The place is important in demonstrating the evolution or pattern of Queensland's history.

Franklyn Vale Homestead and associated outbuildings and grounds is important in demonstrating the evolution and pattern of European settlement in the West Moreton district since the 1870s.

The place demonstrates rare, uncommon or endangered aspects of Queensland's cultural heritage.

The c. 1870s slab shed demonstrates a now rare aspect of Queensland's cultural heritage, namely the principal characteristics of 19th century bush technology and building practices, which are no longer common.

The place is important in demonstrating the principal characteristics of a particular class of cultural places.
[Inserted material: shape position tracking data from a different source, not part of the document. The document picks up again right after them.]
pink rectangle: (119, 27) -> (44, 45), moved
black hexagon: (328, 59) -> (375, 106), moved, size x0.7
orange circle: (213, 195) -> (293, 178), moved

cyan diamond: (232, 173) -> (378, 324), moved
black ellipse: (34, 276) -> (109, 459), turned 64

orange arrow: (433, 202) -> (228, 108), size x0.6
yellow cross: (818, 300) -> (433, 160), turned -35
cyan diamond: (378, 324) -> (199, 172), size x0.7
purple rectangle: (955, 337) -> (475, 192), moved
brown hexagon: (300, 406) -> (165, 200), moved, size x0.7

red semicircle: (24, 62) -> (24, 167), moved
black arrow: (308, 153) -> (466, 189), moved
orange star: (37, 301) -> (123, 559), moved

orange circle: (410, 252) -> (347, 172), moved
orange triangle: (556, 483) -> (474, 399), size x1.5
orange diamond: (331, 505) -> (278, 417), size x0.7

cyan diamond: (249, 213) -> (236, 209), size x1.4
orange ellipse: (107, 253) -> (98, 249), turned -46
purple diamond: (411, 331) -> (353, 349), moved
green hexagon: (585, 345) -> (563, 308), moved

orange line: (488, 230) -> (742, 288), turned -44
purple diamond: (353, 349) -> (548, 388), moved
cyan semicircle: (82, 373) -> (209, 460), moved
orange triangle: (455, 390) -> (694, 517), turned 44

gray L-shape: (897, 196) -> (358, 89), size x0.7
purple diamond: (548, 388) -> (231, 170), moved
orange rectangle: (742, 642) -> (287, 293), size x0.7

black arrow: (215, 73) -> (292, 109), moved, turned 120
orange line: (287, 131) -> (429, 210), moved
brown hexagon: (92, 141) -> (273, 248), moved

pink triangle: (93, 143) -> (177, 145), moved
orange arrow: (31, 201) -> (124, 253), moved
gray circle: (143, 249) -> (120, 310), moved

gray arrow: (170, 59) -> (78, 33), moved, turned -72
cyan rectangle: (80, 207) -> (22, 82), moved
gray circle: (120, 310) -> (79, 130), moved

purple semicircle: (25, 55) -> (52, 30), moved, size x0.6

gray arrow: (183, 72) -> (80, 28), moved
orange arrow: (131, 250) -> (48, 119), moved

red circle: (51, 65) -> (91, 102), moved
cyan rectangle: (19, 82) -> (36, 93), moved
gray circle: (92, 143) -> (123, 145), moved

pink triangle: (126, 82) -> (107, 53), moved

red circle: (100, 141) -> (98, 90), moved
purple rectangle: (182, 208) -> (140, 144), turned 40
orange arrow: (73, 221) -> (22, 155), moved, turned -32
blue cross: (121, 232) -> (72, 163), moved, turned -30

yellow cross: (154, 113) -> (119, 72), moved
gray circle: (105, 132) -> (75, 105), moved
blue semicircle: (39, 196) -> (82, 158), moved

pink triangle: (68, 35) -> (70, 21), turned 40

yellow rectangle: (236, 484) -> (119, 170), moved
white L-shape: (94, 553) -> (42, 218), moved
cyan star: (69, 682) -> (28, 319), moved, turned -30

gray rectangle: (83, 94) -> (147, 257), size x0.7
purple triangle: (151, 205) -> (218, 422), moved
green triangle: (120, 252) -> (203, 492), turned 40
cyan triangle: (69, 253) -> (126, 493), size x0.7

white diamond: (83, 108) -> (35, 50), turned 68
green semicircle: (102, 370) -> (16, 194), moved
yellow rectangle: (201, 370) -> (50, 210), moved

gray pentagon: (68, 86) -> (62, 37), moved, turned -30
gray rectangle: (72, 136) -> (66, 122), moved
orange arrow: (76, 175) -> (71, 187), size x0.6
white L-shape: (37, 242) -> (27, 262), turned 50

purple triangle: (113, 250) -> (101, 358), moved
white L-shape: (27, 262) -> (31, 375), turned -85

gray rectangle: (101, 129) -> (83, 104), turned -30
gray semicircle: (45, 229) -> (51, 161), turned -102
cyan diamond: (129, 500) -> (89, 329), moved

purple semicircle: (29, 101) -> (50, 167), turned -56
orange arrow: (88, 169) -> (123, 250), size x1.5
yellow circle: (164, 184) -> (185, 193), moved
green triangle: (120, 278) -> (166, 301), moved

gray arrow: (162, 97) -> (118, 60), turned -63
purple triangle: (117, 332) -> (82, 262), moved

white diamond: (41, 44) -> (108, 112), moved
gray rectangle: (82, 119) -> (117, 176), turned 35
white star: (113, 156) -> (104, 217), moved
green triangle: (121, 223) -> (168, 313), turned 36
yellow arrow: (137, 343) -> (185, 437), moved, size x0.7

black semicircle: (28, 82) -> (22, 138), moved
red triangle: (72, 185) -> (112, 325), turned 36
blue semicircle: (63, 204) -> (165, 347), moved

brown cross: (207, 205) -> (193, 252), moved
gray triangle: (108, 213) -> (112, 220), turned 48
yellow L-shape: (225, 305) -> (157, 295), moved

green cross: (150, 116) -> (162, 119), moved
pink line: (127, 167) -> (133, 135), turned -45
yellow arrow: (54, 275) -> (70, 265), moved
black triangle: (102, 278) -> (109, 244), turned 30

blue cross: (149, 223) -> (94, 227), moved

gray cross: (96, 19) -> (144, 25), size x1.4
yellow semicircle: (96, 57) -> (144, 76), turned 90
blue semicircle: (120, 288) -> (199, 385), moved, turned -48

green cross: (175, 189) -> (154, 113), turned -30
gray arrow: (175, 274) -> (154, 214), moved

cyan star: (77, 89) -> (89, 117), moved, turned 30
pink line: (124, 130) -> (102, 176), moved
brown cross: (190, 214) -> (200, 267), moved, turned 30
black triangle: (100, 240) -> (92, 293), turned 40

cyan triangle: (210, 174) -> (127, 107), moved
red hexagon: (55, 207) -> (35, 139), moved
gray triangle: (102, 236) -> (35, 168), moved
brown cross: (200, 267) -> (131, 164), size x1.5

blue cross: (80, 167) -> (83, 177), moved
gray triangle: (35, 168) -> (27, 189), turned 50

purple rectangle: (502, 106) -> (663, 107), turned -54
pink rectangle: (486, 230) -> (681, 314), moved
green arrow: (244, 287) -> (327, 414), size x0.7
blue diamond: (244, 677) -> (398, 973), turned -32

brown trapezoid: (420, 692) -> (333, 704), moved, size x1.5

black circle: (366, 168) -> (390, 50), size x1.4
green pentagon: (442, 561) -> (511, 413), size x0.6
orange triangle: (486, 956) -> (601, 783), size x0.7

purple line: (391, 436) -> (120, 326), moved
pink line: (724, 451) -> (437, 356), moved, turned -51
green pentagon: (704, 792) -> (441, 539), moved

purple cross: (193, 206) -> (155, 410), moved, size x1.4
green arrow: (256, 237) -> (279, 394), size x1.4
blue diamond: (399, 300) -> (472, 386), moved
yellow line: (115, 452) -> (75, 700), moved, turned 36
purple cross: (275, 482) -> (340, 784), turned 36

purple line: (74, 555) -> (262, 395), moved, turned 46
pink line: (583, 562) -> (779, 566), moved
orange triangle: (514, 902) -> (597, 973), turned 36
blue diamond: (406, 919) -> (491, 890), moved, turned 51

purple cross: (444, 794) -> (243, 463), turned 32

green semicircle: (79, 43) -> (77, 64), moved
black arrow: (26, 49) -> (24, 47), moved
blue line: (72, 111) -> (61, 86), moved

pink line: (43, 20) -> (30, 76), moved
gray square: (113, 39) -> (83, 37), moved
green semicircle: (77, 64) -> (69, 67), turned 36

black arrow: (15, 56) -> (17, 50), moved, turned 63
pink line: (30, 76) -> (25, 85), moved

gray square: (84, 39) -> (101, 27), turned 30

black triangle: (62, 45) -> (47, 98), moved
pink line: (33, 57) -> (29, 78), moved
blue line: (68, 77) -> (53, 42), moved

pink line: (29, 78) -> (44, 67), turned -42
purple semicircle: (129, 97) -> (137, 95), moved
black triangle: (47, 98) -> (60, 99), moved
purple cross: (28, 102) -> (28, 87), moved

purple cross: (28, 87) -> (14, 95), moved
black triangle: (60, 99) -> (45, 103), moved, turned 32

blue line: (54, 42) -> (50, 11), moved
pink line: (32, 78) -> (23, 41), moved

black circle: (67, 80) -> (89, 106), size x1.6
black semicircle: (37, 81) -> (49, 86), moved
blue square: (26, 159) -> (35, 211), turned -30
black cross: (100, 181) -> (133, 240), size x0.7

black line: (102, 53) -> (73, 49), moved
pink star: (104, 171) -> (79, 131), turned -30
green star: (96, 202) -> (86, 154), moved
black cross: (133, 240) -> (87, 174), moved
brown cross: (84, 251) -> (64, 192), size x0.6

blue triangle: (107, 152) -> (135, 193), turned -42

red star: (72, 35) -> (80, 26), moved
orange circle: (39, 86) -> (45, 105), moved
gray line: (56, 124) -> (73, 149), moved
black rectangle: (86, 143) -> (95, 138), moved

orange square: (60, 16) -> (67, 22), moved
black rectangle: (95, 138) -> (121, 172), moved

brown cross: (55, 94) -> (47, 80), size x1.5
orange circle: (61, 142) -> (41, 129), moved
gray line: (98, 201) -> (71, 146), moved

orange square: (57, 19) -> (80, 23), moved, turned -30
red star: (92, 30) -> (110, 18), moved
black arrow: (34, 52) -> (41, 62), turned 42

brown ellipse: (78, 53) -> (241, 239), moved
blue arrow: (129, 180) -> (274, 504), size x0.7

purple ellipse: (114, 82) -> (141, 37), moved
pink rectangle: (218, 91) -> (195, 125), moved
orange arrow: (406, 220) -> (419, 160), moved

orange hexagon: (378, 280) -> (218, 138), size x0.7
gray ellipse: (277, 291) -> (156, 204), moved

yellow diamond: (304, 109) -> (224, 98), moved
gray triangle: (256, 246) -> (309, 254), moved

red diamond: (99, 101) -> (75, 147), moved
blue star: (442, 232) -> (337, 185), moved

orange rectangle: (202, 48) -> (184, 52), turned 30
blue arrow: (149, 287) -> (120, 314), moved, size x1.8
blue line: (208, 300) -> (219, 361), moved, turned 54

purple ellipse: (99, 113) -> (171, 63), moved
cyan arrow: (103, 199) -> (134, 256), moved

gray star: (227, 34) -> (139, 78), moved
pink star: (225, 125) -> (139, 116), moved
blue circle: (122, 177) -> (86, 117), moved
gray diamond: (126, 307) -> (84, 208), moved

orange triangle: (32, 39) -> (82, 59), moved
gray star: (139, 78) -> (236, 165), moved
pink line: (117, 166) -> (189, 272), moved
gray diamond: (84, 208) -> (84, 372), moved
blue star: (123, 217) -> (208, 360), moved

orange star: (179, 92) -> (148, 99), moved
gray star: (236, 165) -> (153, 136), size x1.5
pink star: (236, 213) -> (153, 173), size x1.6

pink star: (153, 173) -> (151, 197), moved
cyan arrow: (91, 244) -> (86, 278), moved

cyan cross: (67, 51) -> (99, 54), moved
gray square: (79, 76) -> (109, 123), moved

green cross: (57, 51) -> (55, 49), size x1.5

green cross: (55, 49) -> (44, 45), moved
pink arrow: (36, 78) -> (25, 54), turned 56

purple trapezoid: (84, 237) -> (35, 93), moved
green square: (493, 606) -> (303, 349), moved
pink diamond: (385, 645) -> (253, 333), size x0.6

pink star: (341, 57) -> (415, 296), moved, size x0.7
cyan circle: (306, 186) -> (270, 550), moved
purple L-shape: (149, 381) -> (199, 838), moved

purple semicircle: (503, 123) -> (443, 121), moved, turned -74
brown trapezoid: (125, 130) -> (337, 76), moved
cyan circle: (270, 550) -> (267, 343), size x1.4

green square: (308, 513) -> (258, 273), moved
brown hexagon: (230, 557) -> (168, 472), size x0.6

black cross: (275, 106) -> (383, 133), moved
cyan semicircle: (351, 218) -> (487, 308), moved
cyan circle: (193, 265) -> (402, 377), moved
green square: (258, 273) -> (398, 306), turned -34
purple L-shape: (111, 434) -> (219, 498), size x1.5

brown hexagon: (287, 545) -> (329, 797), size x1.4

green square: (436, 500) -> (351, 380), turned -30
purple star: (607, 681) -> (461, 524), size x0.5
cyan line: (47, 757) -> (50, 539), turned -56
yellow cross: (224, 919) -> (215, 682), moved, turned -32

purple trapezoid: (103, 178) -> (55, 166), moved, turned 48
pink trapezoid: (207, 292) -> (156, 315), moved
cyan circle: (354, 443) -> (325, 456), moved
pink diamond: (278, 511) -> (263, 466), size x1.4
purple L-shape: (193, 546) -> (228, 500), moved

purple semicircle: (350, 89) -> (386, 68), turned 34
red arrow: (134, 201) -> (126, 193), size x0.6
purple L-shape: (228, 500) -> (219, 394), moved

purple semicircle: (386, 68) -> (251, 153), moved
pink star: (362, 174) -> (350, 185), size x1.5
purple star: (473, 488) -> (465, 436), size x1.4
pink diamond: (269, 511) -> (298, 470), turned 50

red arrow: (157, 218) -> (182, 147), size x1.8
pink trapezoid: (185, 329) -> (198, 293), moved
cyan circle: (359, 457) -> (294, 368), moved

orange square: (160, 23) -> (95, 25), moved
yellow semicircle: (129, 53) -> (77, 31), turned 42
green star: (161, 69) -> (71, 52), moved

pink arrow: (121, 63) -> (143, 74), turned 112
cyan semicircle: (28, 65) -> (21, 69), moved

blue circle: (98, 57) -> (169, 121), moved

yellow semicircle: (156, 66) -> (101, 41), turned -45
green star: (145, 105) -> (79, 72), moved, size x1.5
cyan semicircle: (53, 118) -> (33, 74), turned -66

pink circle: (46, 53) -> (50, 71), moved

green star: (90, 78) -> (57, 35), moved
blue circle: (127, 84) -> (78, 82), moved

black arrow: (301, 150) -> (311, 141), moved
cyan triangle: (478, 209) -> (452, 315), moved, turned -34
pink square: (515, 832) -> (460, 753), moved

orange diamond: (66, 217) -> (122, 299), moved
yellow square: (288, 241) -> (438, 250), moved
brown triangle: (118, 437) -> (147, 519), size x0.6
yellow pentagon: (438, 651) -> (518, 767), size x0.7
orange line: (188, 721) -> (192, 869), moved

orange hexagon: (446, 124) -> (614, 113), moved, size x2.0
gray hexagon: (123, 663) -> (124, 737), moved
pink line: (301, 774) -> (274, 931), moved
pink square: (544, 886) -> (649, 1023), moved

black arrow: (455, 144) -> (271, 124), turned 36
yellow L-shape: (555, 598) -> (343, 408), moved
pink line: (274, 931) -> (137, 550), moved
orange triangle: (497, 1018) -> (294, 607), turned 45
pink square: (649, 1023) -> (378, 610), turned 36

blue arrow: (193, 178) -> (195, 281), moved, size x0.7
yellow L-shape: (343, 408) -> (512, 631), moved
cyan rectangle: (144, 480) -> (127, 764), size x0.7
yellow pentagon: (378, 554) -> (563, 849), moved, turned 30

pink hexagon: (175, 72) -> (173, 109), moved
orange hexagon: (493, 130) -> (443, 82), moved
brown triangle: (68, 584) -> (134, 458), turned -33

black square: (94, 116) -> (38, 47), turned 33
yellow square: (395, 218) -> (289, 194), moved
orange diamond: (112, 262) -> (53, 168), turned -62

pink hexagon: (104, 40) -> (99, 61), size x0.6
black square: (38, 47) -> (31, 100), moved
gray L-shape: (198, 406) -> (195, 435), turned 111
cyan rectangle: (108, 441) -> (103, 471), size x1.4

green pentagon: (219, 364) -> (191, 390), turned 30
The 1870s homestead and slab building, the 1900s additions, the summerhouse and the formal garden, form a cohesive group which together demonstrate in their intactness and in their arrangement of elements, the principal characteristics of a south east Queensland homestead complex of the late 19th and 20th centuries.

The place is important because of its aesthetic significance.

The relationship of the buildings in scale, form and materials, their siting in the landscape and relationships with the surrounding established gardens, exhibit an aesthetic quality valued by the local community and those interested in Queensland homesteads and their gardens.

The place has a special association with the life or work of a particular person, group or organisation of importance in Queensland's history.

Franklyn Vale Homestead has a special association with the Mort family and their contribution to the development of the Queensland pastoral industry since 1849.